Thomas Norton was an English lawyer, politician, writer of verse.
Background
Norton was born in London and was educated at Cambridge, and early became a secretary to the Protector Somerset. In 1555 he was admitted a student at the Inner Temple, and married Margery Cranmer, the daughter of Archbishop Thomas Cranmer. In 1568, Thomas was married to Alice, the daughter of Archdeacon Edmund Cranmer, who was the brother of the Archbishop.
Career
Margery died before 1568 with no issue. In 1562 Norton, who had served in an earlier parliament as the representative of Gatton, became Member of Parliament for Berwick, and entered active into politics. In religion he was inspired by the sentiments of his father-in-law, and was in possession of Cranmer"s manuscript code of ecclesiastical law.
This he permitted John Foxe to publish in 1571.
He went to Rome on legal business, in 1579, and from 1580 to 1583 he frequently visited the Channel Islands as a commissioner to inquire into the status of these possessions. Norton was the first Remembrancer of the City of London, holding the office from 1570 until his death in 1584.
Norton held several interrogation sessions in the Tower of London using torture instruments such as the rack.

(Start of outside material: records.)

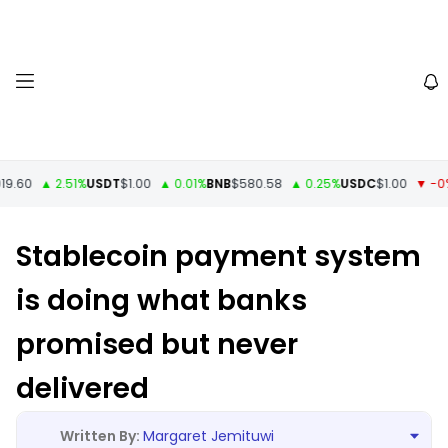
60
▲ 2.51%
USDT
$1.00
▲ 0.01%
BNB
$580.58
▲ 0.25%
USDC
$1.00
▼ -0%
X
Stablecoin payment system
is doing what banks
promised but never
delivered
Margaret Jemituwi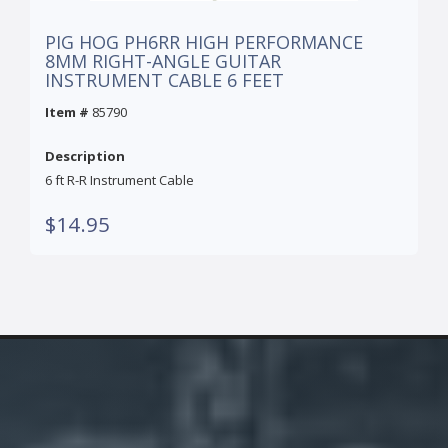
PIG HOG PH6RR HIGH PERFORMANCE
8MM RIGHT-ANGLE GUITAR
INSTRUMENT CABLE 6 FEET
Item #
85790
Description
6 ft R-R Instrument Cable
$14.95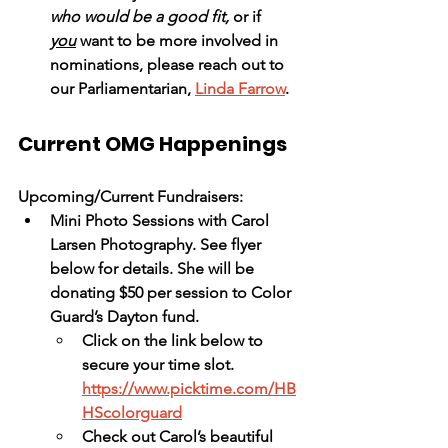
who would be a good fit,
 or if 
you
 want to be more involved in 
nominations, please reach out to 
our Parliamentarian, 
Linda Farrow
.  
Current OMG Happenings
Upcoming/Current Fundraisers:
Mini Photo Sessions with Carol 
Larsen Photography. See flyer 
below for details. She will be 
donating $50 per session to Color 
Guard’s Dayton fund. 
Click on the link below to 
secure your time slot.
https://www.picktime.com/HB
HScolorguard
Check out Carol’s beautiful 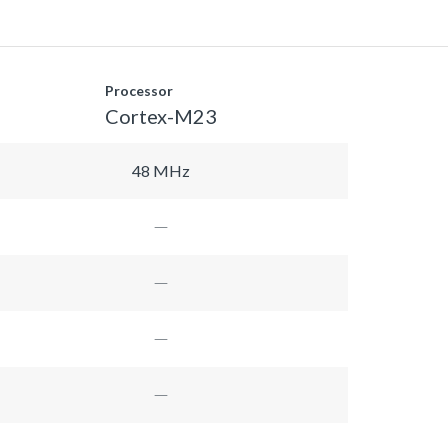
Processor
Cortex-M23
48 MHz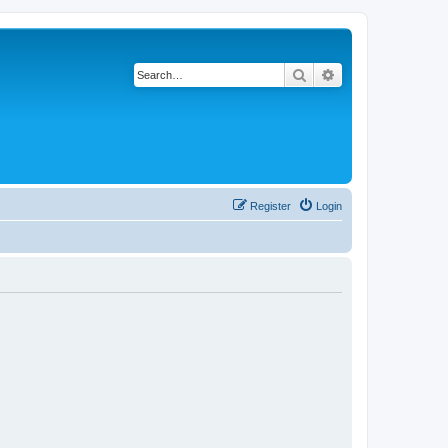
Search
Advanced search
Register
Login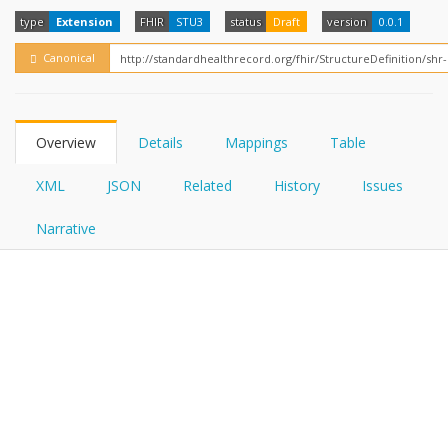
FHIRPath
How?
type
Extension
FHIR
STU3
status
Draft
version
0.0.1
Canonical
Overview
Details
Mappings
Table
XML
JSON
Related
History
Issues
Narrative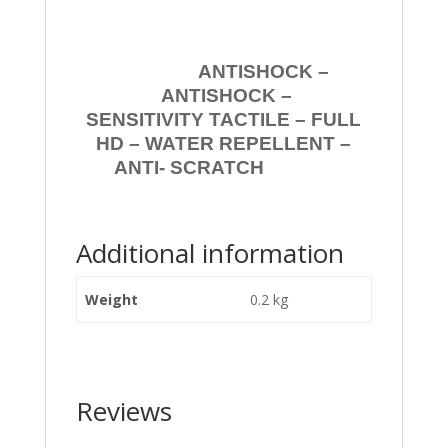
ANTISHOCK –
ANTISHOCK –
SENSITIVITY TACTILE – FULL
HD – WATER REPELLENT –
ANTI- SCRATCH
Additional information
Weight
0.2 kg
Reviews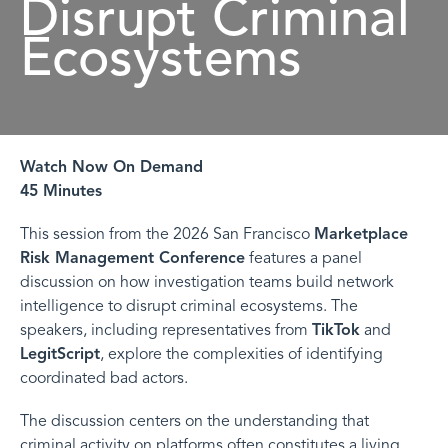
Disrupt Criminal
Ecosystems
Watch Now On Demand
45 Minutes
This session from the 2026 San Francisco
Marketplace
Risk Management Conference
features a panel
discussion on how investigation teams build network
intelligence to disrupt criminal ecosystems. The
speakers, including representatives from
TikTok
and
LegitScript
, explore the complexities of identifying
coordinated bad actors.
The discussion centers on the understanding that
criminal activity on platforms often constitutes a living,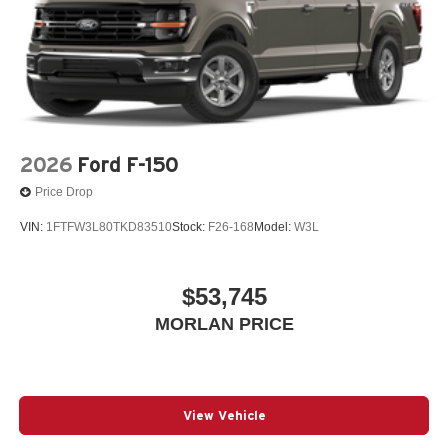
If Autry Morlan is not on the back of your next car, You
Paid Too Much! Price includes: $1000 - SSE Down
Payment Assistance. Exp. 08/31/2026 $3000 - Retail
Customer Cash. Exp. 09/30/2026 $500 - Mega Bonus
Cash. Exp. 08/31/2026 $750 - 2026 College Student
Recognition Exclusive Cash Reward Pgm. Exp.
01/04/2027 Qualified trades must be able to pass state
inspection.
2026
Ford F-150
Price Drop
VIN:
1FTFW3L80TKD83510
Stock:
F26-168
Model:
W3L
$53,745
MORLAN PRICE
View Vehicle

His punishment of the Catholics, as their official censor from 1581 onwards, led to his being nicknamed "Rackmaster-General" and "Rackmaster Norton." Norton"s puritanism made him objectionable to the English bishops.
He was deprived of his office and thrown into the Tower.
Francis Walsingham presently released him, but Norton"s health was undermined, and in March 1584 he died in his house at Sharpenhoe, Bedfordshire.
Membership
He became the unofficial leader of a group of about fifty members of the House of Commons, which G. R. Elton saw as the first semi-official opposition in Parliament.